My brother’s Kansas Picture Bride and I arranged for a late birthday celebration for the two of us. Kansas and I use any excuse to get our families together when our schedules calm down, which is rare, seeing as Kansas is in nursing school, having a rip roaring time with studies that include studying cat cadavers. She’s a farm girl, so she’s not squeamish and she tells it like it is no matter what we’re eating.
Since we tend to discuss things like cat cadavers with Kansas, no point going for a highbrow establishment for our birthday dinner. We’re usually laughing so hard that our stomachs hurt, so why waste money on haute cuisine? If I even mentioned haute cuisine, Kansas would give me the Heimlich, thinking I had something caught in my throat. Kansas has taught me many things since she moved to our moldy shores, such as the wonder and necessity of Velveeta. Kansas also cured my brother the Agitator* of Vegetarianism. They hang you for less in her home state.
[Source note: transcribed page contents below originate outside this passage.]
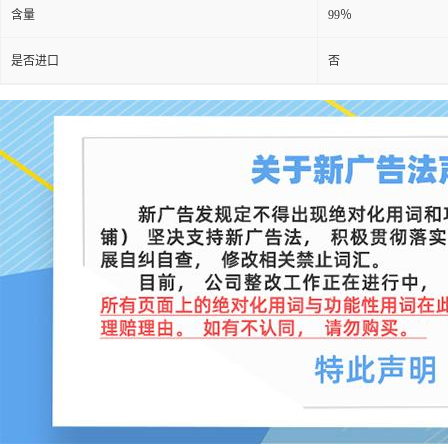
含量
99％
是否进口
否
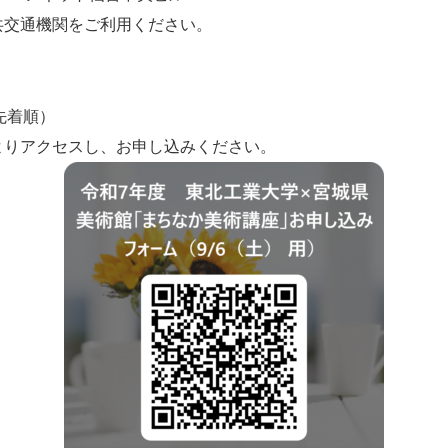
共交通機関をご利用ください。
み先着順）
よりアクセスし、お申し込みください。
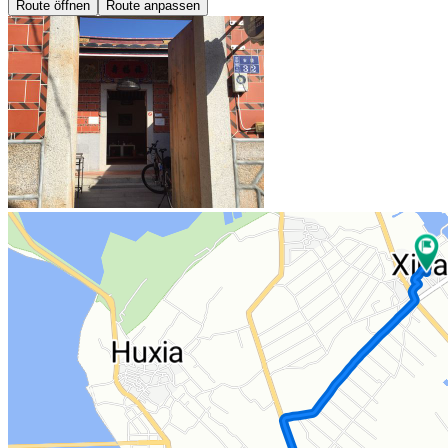
Route öffnen
Route anpassen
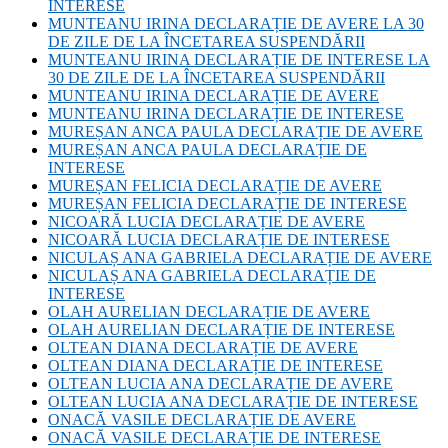
INTERESE
MUNTEANU IRINA DECLARAȚIE DE AVERE LA 30
DE ZILE DE LA ÎNCETAREA SUSPENDĂRII
MUNTEANU IRINA DECLARAȚIE DE INTERESE LA
30 DE ZILE DE LA ÎNCETAREA SUSPENDĂRII
MUNTEANU IRINA DECLARAȚIE DE AVERE
MUNTEANU IRINA DECLARAȚIE DE INTERESE
MUREȘAN ANCA PAULA DECLARAȚIE DE AVERE
MUREȘAN ANCA PAULA DECLARAȚIE DE
INTERESE
MUREȘAN FELICIA DECLARAȚIE DE AVERE
MUREȘAN FELICIA DECLARAȚIE DE INTERESE
NICOARĂ LUCIA DECLARAȚIE DE AVERE
NICOARĂ LUCIA DECLARAȚIE DE INTERESE
NICULAȘ ANA GABRIELA DECLARAȚIE DE AVERE
NICULAȘ ANA GABRIELA DECLARAȚIE DE
INTERESE
OLAH AURELIAN DECLARAȚIE DE AVERE
OLAH AURELIAN DECLARAȚIE DE INTERESE
OLTEAN DIANA DECLARAȚIE DE AVERE
OLTEAN DIANA DECLARAȚIE DE INTERESE
OLTEAN LUCIA ANA DECLARAȚIE DE AVERE
OLTEAN LUCIA ANA DECLARAȚIE DE INTERESE
ONACĂ VASILE DECLARAȚIE DE AVERE
ONACĂ VASILE DECLARAȚIE DE INTERESE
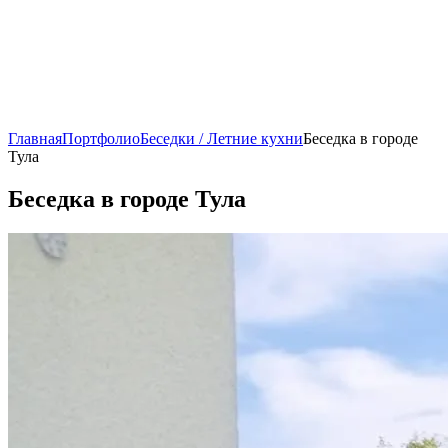
Главная
Портфолио
Беседки / Летние кухни
Беседка в городе
Тула
Беседка в городе Тула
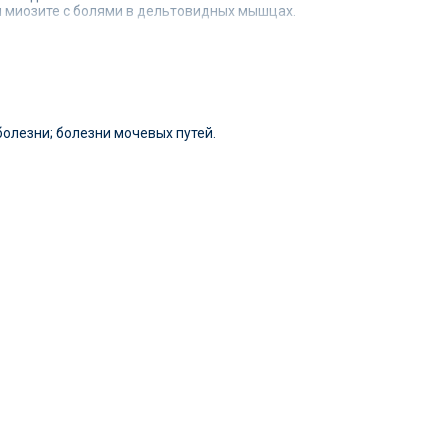
ри миозите с болями в дельтовидных мышцах.
ловными болями и болями внизу живота, а
астым болезненным мочеиспусканием.
жет определить правильную дозировку и
олезни; болезни мочевых путей.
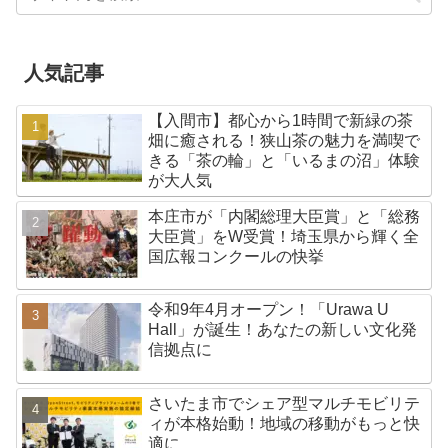
人気記事
【入間市】都心から1時間で新緑の茶
畑に癒される！狭山茶の魅力を満喫で
きる「茶の輪」と「いるまの沼」体験
が大人気
本庄市が「内閣総理大臣賞」と「総務
大臣賞」をW受賞！埼玉県から輝く全
国広報コンクールの快挙
令和9年4月オープン！「Urawa U
Hall」が誕生！あなたの新しい文化発
信拠点に
さいたま市でシェア型マルチモビリテ
ィが本格始動！地域の移動がもっと快
適に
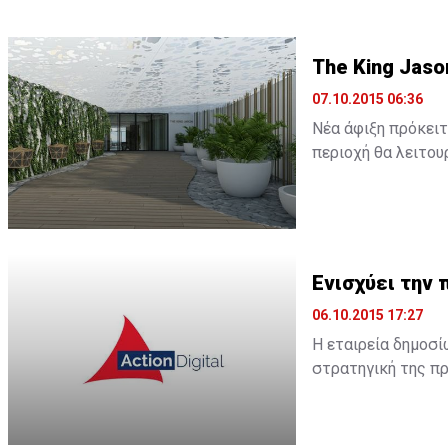
The King Jaso
07.10.2015 06:36
Νέα άφιξη πρόκειτ
περιοχή θα λειτουρ
ξενοδοχείο θα λει
Ενισχύει την 
06.10.2015 17:27
Η εταιρεία δημοσί
στρατηγική της πρ
Όπως αναφέρει σχ
περιβάλλον, η Acti
προσφέρουν πλήρω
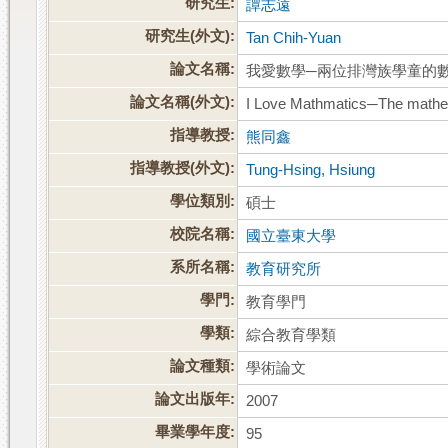
研究生:
譚志遠
研究生(外文):
Tan Chih-Yuan
論文名稱:
我愛數學─兩位排灣族學童的
論文名稱(外文):
I Love Mathmatics─The mathem
指導教授:
熊同鑫
指導教授(外文):
Tung-Hsing, Hsiung
學位類別:
碩士
校院名稱:
國立臺東大學
系所名稱:
教育研究所
學門:
教育學門
學類:
綜合教育學類
論文種類:
學術論文
論文出版年:
2007
畢業學年度:
95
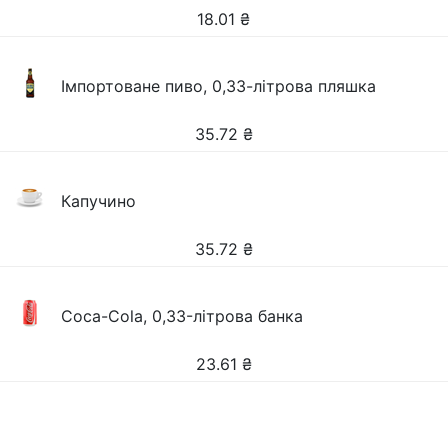
18.01
₴
Імпортоване пиво, 0,33-літрова пляшка
35.72
₴
Капучино
35.72
₴
Coca-Cola, 0,33-літрова банка
23.61
₴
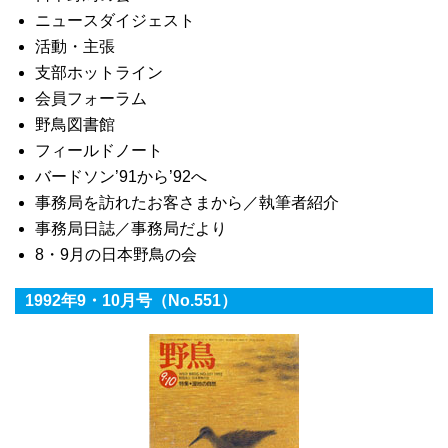
ニュースダイジェスト
活動・主張
支部ホットライン
会員フォーラム
野鳥図書館
フィールドノート
バードソン’91から’92へ
事務局を訪れたお客さまから／執筆者紹介
事務局日誌／事務局だより
8・9月の日本野鳥の会
1992年9・10月号（No.551）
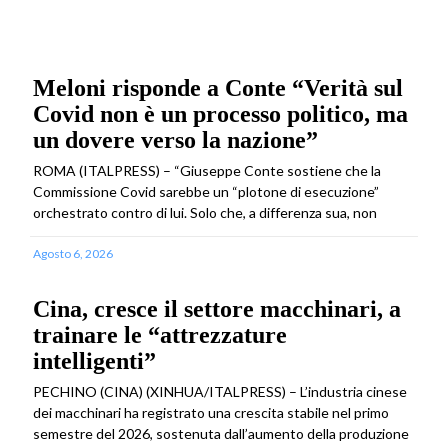
Meloni risponde a Conte “Verità sul
Covid non è un processo politico, ma
un dovere verso la nazione”
ROMA (ITALPRESS) – “Giuseppe Conte sostiene che la
Commissione Covid sarebbe un “plotone di esecuzione”
orchestrato contro di lui. Solo che, a differenza sua, non
Agosto 6, 2026
Cina, cresce il settore macchinari, a
trainare le “attrezzature
intelligenti”
PECHINO (CINA) (XINHUA/ITALPRESS) – L’industria cinese
dei macchinari ha registrato una crescita stabile nel primo
semestre del 2026, sostenuta dall’aumento della produzione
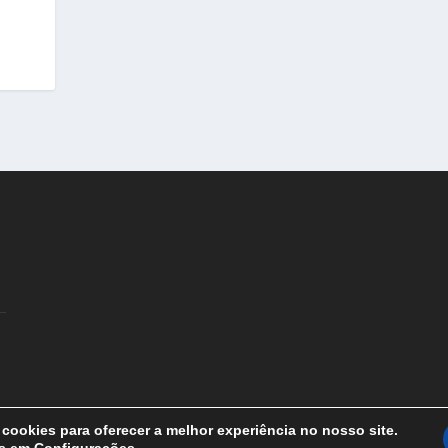
cookies para oferecer a melhor experiência no nosso site.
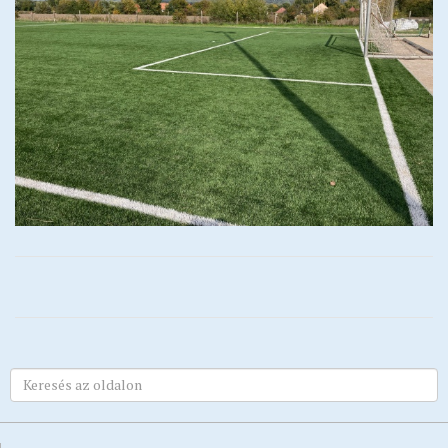
Testvérvárosok
Rendőrség
Közművelődés
Tervek, koncepciók, stratégiák, programok
Befektetőbarát Település
BSE
Közérdekű adatok megismerése
Impresszum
So we chose the Olive Garden. In Lynnwood. I wouldn’t recommend taking a person with any hint of dementia to the Olive Garden in Lynnwood. They would be disoriented, because they could be anywhere. They might think they were in New Jersey, or Ohio, or Indiana.
If the economy’s tanked, there was no sign of it at the Olive Garden on a Saturday night. They don’t take reservations, but the host on the phone had said they didn’t get busy until 6:00, so we figured 5:15 was early enough to beat the rush. 5:15 for me of course meant 5:00, at which time the Little Monster and I arrived to find people spilling out the door to stand in line for fifteen dollar spaghetti. (I continue to expect bland places, replicated like guppies by the hundreds in bland neighborhoods across our country, to have bland prices.) Our wait time was projected to be 20 minutes. Although the Little Monster had groused a bit that his Momster was getting us there so gosh darned early—again—he was thrilled to hold the flying saucer that would vibrate and light up when it was our turn. The flying saucer made no sense, since the host also yelled out our name when it was our turn, but it kept LM happy, so what the heck.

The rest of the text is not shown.